*What you need to do*. Among the records that follow, find each line holding the word "energy" and copy it.

§ §

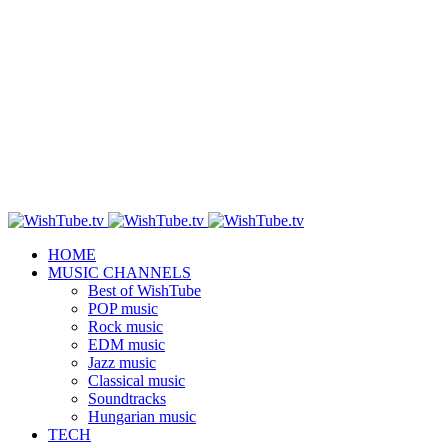
HOME
MUSIC CHANNELS
Best of WishTube
POP music
Rock music
EDM music
Jazz music
Classical music
Soundtracks
Hungarian music
TECH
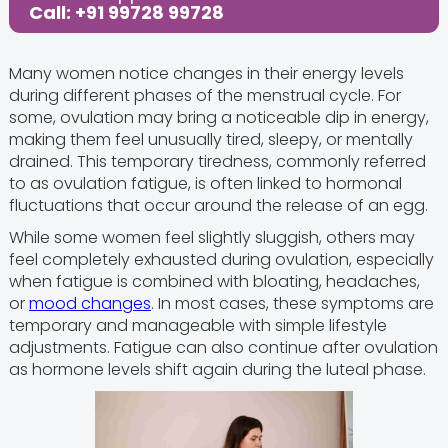
Call: +91 99728 99728
Many women notice changes in their energy levels
during different phases of the menstrual cycle. For
some, ovulation may bring a noticeable dip in energy,
making them feel unusually tired, sleepy, or mentally
drained. This temporary tiredness, commonly referred
to as ovulation fatigue, is often linked to hormonal
fluctuations that occur around the release of an egg.
While some women feel slightly sluggish, others may
feel completely exhausted during ovulation, especially
when fatigue is combined with bloating, headaches,
or
mood changes
. In most cases, these symptoms are
temporary and manageable with simple lifestyle
adjustments. Fatigue can also continue after ovulation
as hormone levels shift again during the luteal phase.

§ §

*Written answer*.
Many women notice changes in their energy levels
some, ovulation may bring a noticeable dip in energy,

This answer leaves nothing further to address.